Pacific Storms explores the spirit, life, and challenges of the contemporary Pacific peoples.
Pacific Islanders are proud of their resources, ocean, land, environment, culture, arts, languages and their traditional knowledge.
The Pacific remains one of the few regions in the world where you can find many hundreds of languages spoken, diverse cultures and some of the most vulnerable communities on the globe.
Being rich in both tangible and intangible heritage provides Pacific people with an endless source for artistic expression.
“The unique art forms are evidenced in museum and gallery collections all over the world, collected over centuries,” Ms Leahy says.
“It is from this valuable artistic source that a selection of well-known and emerging artists across nine countries was challenged to use their heritage to create a contemporary Pacific expression.
“In their interpretation of who they are and how they feel about their societies, these new works were developed.

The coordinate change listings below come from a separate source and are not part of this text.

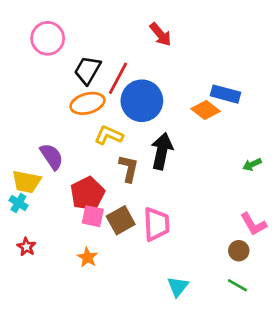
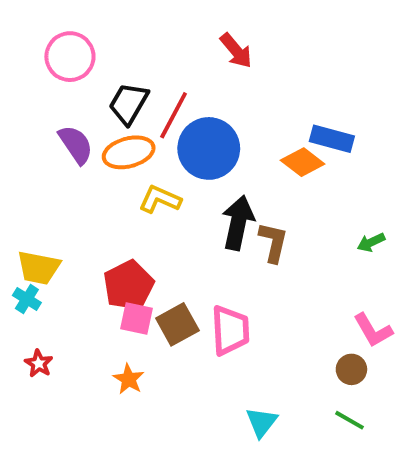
purple semicircle: (52, 156) -> (76, 145), moved
brown L-shape: (129, 168) -> (273, 242), moved

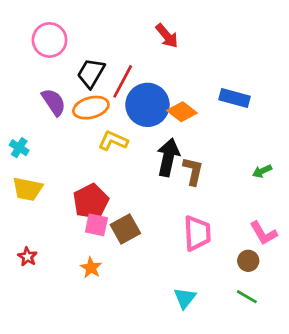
orange diamond: (303, 162) -> (182, 112), moved
cyan cross: (27, 299) -> (19, 148), moved
pink trapezoid: (230, 330) -> (197, 233), moved

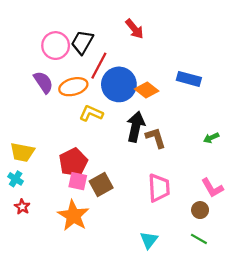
pink circle: (50, 40) -> (56, 46), moved
black trapezoid: (91, 73) -> (82, 42), moved
cyan cross: (19, 148) -> (16, 179), moved
brown L-shape: (193, 171) -> (156, 138), turned -30
orange star: (91, 268) -> (73, 216), size x1.8

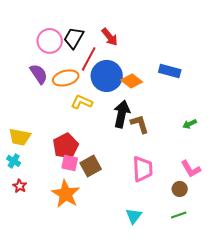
red arrow: (134, 29) -> (110, 37), moved
green line: (199, 239) -> (179, 215), turned -49

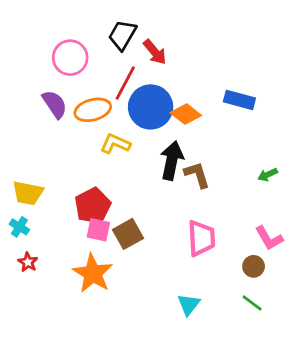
black trapezoid: (74, 38) -> (122, 35), moved
green line: (179, 215) -> (252, 303), turned 56

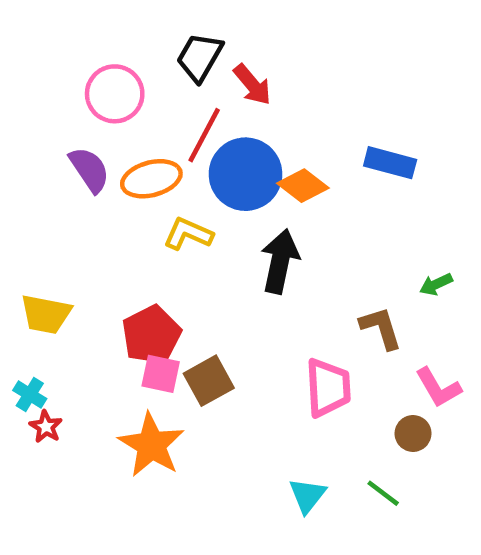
brown L-shape: (197, 175) -> (381, 328), moved
cyan cross: (19, 227) -> (30, 394), moved
green line: (252, 303) -> (383, 493), moved

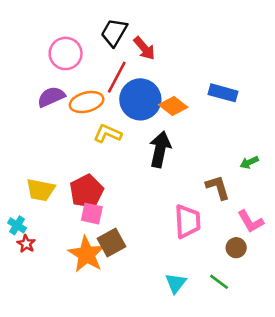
purple semicircle: (89, 170) -> (51, 97), turned -80
yellow trapezoid: (46, 314) -> (41, 190), moved
brown square: (209, 381) -> (111, 242), moved

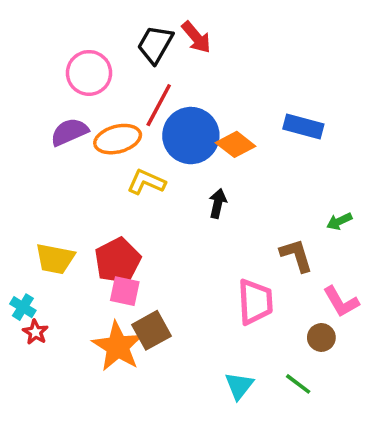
red arrow: (144, 48) -> (196, 37), moved
black arrow: (160, 149) -> (218, 203), size x0.6

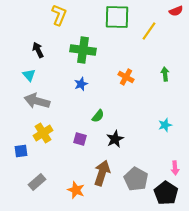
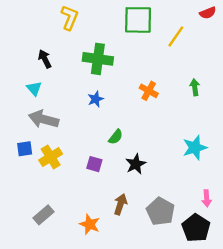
cyan star: (165, 125) -> (195, 148), size x1.5
blue square: (21, 151) -> (25, 149), moved
brown arrow: (102, 173) -> (120, 204), size x0.7

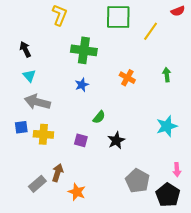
black arrow: (45, 59) -> (25, 49), moved
yellow cross: (51, 157) -> (43, 134), turned 36
brown arrow: (120, 204) -> (58, 173), moved

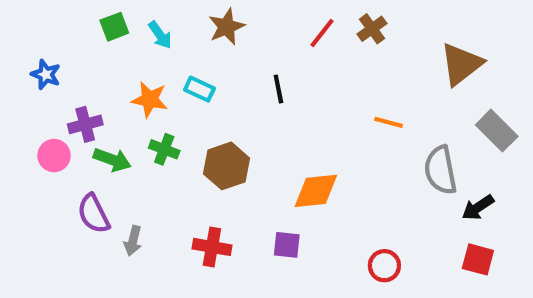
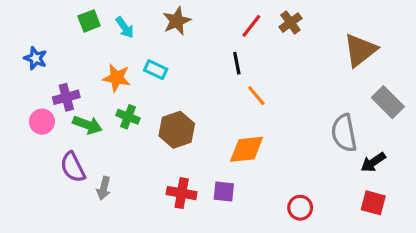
black line: (278, 89) -> (237, 63), moved
orange line: (389, 122) -> (256, 96), moved, turned 35
red cross: (212, 247) -> (182, 193), moved

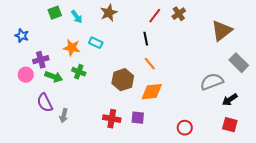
orange line: (256, 96) -> (150, 64), moved
brown hexagon: (177, 130) -> (123, 80), moved
gray semicircle: (344, 133) -> (212, 82), turned 80

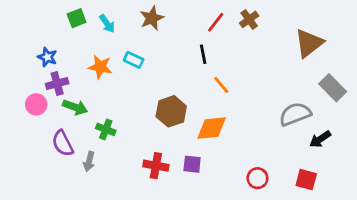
blue star: (22, 36) -> (47, 57), moved
orange line: (150, 64) -> (221, 85), moved
green cross: (79, 72) -> (106, 129), moved
red square: (230, 125) -> (306, 180), moved

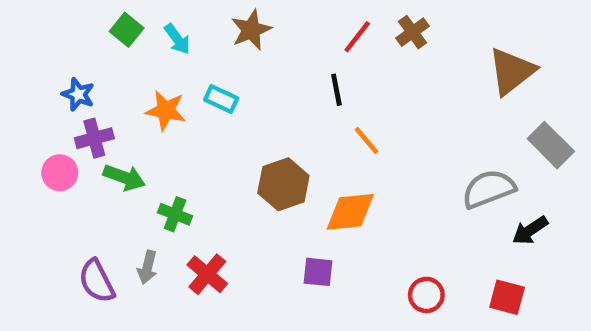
green square: (77, 18) -> (127, 30), turned -30
purple semicircle: (63, 143) -> (97, 281), moved
red cross: (156, 166) -> (207, 274), moved, turned 30

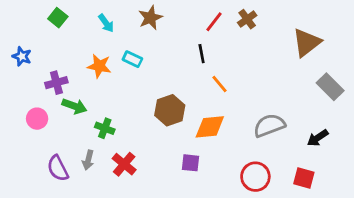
green square: (127, 30) -> (58, 18), moved
blue star: (78, 94) -> (22, 56), moved
pink circle: (60, 173) -> (37, 119), moved
gray semicircle: (489, 189) -> (269, 125), moved
red circle: (426, 295) -> (255, 177), size x1.4

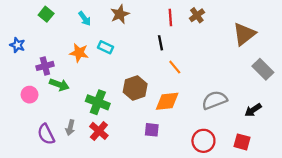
red line: (214, 22) -> (170, 18), turned -42
green cross: (105, 128) -> (98, 102), moved, size x1.5

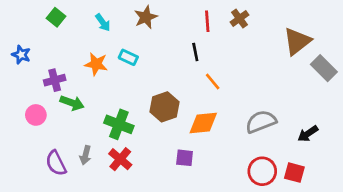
gray rectangle: (263, 69) -> (324, 68), moved
red circle: (203, 141) -> (262, 171), moved

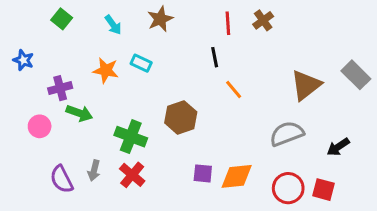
brown triangle: (297, 41) -> (306, 85), moved
orange diamond: (203, 123) -> (237, 176), moved

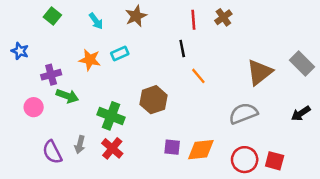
cyan rectangle: (141, 63) -> (120, 53), turned -49
black arrow: (338, 147) -> (301, 113), moved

“In Pacific Storms, the challenge was to draw away from mainstream society’s categories and stereotypes of what is Pacific art and who Pacific people are, to explore new aesthetics.
“Pacific Storms is also a platform of contemporary creativity which integrates and addresses the real issues of the modern Pacific society.
“The Pacific region is marked by exceptional cultural and biological diversity within spectacular physical landscapes; thus each has their own unique way of building resilience to climate change, globalisation, security and civil unrest, HIV-AIDS and many other social issues.
“These expressions are exhibited in hope that wider audiences understand the complex issues through the diversity of art across the Pacific.”